You are viewing a plain text version of this content. The canonical link for it is here.
Posted to user@hive.apache.org by Jie Li <ji...@cs.duke.edu> on 2012/12/14 03:01:42 UTC

A tool to analyze and tune performance for Hive?

Hi everyone,

May I know if there is any tool available to analyze and tune the
performance for Hive queries? And what is the state of the art?

I had some experience on tuning Pig, based on manually clicking JT web
pages and collecting pieces of data from here and there, and guessing
what might be wrong. That was a slow and uncomfortable process. So
before I dive into Hive, I'd like to hear any experience from you.

PS: for individual jobs, we built a tool called Starfish:
http://www.cs.duke.edu/starfish/release.html . It can be used to
analyze the job's performance and profile the job for auto-tuning. It
could be used for Hive too, but now doesn't capture the Hive-related
info, as well as the interaction among jobs.

Thanks,
Jie

Re: A tool to analyze and tune performance for Hive?

Posted by Jie Li <ji...@cs.duke.edu>.
Thanks for the pointer to HiTune. The dataflow graphs in the paper looks nice.

The potential issues I can see:
1) the data collection requires a Chukwa cluster being set up. Seems
too heavy-weight?
2) drill down analysis. Besides those graphs shown in the paper, can
users further drill down to the query or jobs?
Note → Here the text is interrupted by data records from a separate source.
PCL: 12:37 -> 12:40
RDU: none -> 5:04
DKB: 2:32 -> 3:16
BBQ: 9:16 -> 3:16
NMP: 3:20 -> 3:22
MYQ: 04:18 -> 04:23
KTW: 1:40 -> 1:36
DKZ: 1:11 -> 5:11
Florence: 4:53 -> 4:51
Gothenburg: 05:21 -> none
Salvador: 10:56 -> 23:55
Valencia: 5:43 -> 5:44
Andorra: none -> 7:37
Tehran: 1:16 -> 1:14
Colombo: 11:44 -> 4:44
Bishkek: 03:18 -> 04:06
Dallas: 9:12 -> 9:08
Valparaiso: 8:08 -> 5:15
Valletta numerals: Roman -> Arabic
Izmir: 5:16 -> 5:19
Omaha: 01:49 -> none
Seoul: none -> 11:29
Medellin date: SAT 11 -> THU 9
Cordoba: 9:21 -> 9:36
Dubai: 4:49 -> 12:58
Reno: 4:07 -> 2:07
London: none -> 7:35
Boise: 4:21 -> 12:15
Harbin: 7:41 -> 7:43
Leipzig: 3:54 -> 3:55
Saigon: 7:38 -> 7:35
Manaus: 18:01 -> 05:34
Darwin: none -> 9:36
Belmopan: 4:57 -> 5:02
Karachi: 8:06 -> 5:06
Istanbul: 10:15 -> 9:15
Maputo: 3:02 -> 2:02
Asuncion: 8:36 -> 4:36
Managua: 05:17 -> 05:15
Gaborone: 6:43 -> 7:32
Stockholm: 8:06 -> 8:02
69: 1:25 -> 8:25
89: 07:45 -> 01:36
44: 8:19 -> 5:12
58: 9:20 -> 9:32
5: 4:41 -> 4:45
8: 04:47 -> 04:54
It'll be nice to have some sample data available, so users can try a quick demo.

Jie

On Thu, Dec 13, 2012 at 9:12 PM, Zheng, Kai <ka...@intel.com> wrote:
> You may have a try for HiTune & HiBench. Just google for them.
>
> -----Original Message-----
> From: Jie Li [mailto:jieli@cs.duke.edu]
> Sent: Friday, December 14, 2012 10:02 AM
> To: user@hive.apache.org
> Subject: A tool to analyze and tune performance for Hive?
>
> Hi everyone,
>
> May I know if there is any tool available to analyze and tune the performance for Hive queries? And what is the state of the art?
>
> I had some experience on tuning Pig, based on manually clicking JT web pages and collecting pieces of data from here and there, and guessing what might be wrong. That was a slow and uncomfortable process. So before I dive into Hive, I'd like to hear any experience from you.
>
> PS: for individual jobs, we built a tool called Starfish:
> http://www.cs.duke.edu/starfish/release.html . It can be used to analyze the job's performance and profile the job for auto-tuning. It could be used for Hive too, but now doesn't capture the Hive-related info, as well as the interaction among jobs.
>
> Thanks,
> Jie
>

RE: A tool to analyze and tune performance for Hive?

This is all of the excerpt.